-------- Records shown

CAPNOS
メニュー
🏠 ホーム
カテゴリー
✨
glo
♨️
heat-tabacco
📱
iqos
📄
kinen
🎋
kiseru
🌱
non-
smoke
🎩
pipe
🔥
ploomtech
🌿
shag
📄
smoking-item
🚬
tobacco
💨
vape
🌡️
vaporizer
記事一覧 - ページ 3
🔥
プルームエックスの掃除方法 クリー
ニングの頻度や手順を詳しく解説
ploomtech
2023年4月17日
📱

----------------

**What the exercise asks:** Each line from the one holding "heat-tabacco" to the end of the data above goes into the answer exactly as written, and no other line does.

**Answer area:**
heat-tabacco
📱
iqos
📄
kinen
🎋
kiseru
🌱
non-
smoke
🎩
pipe
🔥
ploomtech
🌿
shag
📄
smoking-item
🚬
tobacco
💨
vape
🌡️
vaporizer
記事一覧 - ページ 3
🔥
プルームエックスの掃除方法 クリー
ニングの頻度や手順を詳しく解説
ploomtech
2023年4月17日
📱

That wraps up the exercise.